---------- Data records
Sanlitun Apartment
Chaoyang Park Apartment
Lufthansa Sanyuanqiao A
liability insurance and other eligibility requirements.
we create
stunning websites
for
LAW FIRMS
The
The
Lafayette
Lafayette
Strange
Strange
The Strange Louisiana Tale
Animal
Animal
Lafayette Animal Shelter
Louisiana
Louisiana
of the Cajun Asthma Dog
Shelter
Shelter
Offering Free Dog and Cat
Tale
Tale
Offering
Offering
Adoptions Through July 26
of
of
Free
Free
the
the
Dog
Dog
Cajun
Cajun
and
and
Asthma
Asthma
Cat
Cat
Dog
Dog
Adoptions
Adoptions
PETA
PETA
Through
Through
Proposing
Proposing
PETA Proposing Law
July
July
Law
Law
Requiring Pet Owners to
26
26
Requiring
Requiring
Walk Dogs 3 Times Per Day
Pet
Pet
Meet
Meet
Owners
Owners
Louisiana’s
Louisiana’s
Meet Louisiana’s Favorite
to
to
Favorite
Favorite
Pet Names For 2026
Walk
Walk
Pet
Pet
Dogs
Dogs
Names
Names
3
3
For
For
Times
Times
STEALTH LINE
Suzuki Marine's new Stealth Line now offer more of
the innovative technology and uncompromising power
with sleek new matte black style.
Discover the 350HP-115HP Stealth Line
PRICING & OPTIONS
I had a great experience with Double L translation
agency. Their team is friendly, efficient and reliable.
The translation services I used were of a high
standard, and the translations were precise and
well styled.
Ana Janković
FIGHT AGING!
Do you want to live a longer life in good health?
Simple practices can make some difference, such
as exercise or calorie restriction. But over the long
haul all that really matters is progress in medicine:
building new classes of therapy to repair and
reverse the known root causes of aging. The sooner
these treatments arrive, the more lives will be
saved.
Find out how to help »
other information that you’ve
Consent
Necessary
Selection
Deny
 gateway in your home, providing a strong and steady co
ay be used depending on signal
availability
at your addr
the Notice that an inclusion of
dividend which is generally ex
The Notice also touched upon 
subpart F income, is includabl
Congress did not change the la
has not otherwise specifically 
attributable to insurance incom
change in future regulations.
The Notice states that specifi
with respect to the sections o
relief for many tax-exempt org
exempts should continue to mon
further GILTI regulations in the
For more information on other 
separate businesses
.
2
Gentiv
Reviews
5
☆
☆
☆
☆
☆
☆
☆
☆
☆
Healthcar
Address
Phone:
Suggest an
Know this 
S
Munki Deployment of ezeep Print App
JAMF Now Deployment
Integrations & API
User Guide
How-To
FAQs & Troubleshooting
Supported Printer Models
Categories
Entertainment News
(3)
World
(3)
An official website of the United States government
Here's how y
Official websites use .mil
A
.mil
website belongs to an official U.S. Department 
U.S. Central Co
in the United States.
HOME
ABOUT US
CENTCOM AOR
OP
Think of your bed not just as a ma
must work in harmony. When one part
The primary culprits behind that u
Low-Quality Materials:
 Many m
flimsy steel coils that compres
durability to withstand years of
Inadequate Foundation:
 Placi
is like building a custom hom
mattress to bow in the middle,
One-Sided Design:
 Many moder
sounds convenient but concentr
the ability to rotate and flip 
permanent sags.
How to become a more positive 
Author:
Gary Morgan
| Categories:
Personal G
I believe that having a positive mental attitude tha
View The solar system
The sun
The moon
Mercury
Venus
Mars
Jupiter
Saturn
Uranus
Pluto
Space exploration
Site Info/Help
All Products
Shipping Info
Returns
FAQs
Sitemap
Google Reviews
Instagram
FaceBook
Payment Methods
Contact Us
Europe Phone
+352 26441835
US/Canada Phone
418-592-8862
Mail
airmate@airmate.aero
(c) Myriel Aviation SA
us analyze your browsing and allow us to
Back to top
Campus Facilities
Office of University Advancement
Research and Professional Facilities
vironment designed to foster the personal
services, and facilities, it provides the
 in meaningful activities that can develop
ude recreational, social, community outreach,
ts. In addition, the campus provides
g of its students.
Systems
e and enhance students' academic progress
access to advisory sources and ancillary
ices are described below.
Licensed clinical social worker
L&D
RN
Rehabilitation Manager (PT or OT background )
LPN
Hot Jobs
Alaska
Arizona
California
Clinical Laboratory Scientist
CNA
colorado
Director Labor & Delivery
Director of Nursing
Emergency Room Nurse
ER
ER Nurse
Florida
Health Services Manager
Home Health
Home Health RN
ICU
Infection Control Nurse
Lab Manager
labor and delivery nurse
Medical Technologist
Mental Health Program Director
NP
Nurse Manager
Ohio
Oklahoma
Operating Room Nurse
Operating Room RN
--------------------
▸ **Instructions for the task**:
Please write out, exactly as they appear above, only the lines in the stretch from the line with "us analyze your browsing and allow us to" through the line with "ices are described below.".

▸ **Exercise solution**:
us analyze your browsing and allow us to
Back to top
Campus Facilities
Office of University Advancement
Research and Professional Facilities
vironment designed to foster the personal
services, and facilities, it provides the
 in meaningful activities that can develop
ude recreational, social, community outreach,
ts. In addition, the campus provides
g of its students.
Systems
e and enhance students' academic progress
access to advisory sources and ancillary
ices are described below.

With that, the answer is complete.